While market manipulation is a no no it does appear to happen on a regular basis. The chances of it happening are always there. An example can be made from some of the stocks on my watch list, most of which I hold.

 CAG. Down 5% today on a trade worth $4.
 ACE. Buy 14c Sell 14.5c Last sale 15c  . A mini buy here could drop the price 
        by over6%
 ADI. A smallish trade caused a 7% rise today
 CFE. Lord only knows what is going on there
 CNP. A hint of bad news from a taxi driver could have major effects.
 FNT. A press release even suggesting a ministerial review or it's PNG licence would again have major effects.
 MHL. Another mini trade could cause a 9% swing up or down by the quotes.

   and so on and on down the list.

 All it needs is a broker able to make cheap trades to play around a little and keep skimming a little here and a little there.

 Is it happening all the time.


----------



## Spaghetti (15 August 2008)

*Re: Market manipulation. Fact or Fantasy*

Without a doubt fact. Now we are in a bear market even easier to play on people fears and greed.
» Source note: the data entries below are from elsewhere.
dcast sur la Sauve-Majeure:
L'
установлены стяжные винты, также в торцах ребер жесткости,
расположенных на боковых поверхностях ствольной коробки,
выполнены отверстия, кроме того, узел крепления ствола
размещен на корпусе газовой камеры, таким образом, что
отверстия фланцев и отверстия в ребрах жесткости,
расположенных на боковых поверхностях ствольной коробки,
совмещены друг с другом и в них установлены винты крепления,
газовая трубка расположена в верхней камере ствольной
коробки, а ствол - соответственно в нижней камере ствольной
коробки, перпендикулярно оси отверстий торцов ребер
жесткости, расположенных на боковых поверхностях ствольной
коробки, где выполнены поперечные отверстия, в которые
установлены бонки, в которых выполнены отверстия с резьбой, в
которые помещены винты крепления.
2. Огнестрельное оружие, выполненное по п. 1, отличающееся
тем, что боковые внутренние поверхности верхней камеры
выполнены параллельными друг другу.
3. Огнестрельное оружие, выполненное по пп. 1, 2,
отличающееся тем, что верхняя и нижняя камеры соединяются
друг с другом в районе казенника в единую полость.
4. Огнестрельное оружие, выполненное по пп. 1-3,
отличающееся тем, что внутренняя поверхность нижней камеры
I had to sell a stock once due to poor money management and had to move this money from there and that from here and thought the stock would quiet enough for a few days or so, so could buy back after all sorted. Anyway I triggered a sell off, fell off my chair! My holding was only about $25,000. I would think would take more than that. So got back in cheaper, a type of short sale though never intended.
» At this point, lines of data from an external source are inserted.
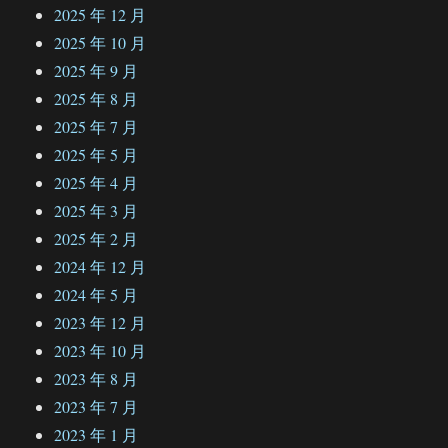
2025 年 12 月
2025 年 10 月
2025 年 9 月
2025 年 8 月
2025 年 7 月
2025 年 5 月
2025 年 4 月
2025 年 3 月
2025 年 2 月
2024 年 12 月
2024 年 5 月
2023 年 12 月
2023 年 10 月
2023 年 8 月
2023 年 7 月
2023 年 1 月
At the time I thought maybe they should have"a "reason for selling" column hee hee.


----------



## CanOz (22 October 2013)

*Re: Market manipulation - Spoofing*

The Spoof that wasn't funny.

If you have ever watched a depth of market in CL, you would have seen this. Even in GC and the DAX.


----------



## Wysiwyg (5 May 2015)

Classic setup to trap bulls in high positions today. Big across the board drive high then complete reversal on the rate cut. I reckon there are buyers sitting on large losses today hoping for a market rise tomorrow. This is how people lose in the share market.


----------



## ThirtysixD (6 May 2015)

'Manipulation' in illiquid stocks happens all the time... but its really just normal market behaviour.
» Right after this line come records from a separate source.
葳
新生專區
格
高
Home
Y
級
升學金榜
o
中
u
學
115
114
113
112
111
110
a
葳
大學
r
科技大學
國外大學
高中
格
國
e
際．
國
Most of the time manipulation is the word that comes out when people don't want to take responsibility for their own actions.


----------



## Wysiwyg (6 May 2015)

Yes it is easy to call it manipulation when a stock analyst prints a pessimistic company outlook and the share price drops out. Supply dries up and share price rises again leaving all those that sold on an analysts report feeling gutted.
I think the short distance between mind and mouse has added some percentage of volatility to markets these days.


----------



## pixel (6 May 2015)

Wysiwyg said:


> Yes it is easy to call it manipulation when a stock analyst prints a pessimistic company outlook and the share price drops out. Supply dries up and share price rises again leaving all those that sold on an analysts report feeling gutted.*
> I think the short distance between mind and mouse has added some percentage of volatility to markets these days.*




That's about the size of it.
Last Century, when you had to phone your Broker (full-service or not), the chance of an "impulse reaction" was greatly diminished. Even an operator that was supposed to simply take your order and put it into the system would often give you a chance to reconsider by asking you to repeat the details - and doing so in an incredulous voice...

Today, you think you see some opportunity or threat, and you click. The only "incredulous voice" to help you is the one inside your head - provided you give it a chance to engage. :1zhelp:


----------



## darkhorse70 (10 May 2015)

Market manipulation is the funnest part of trading. So long as your not on the laggards side haha.


----------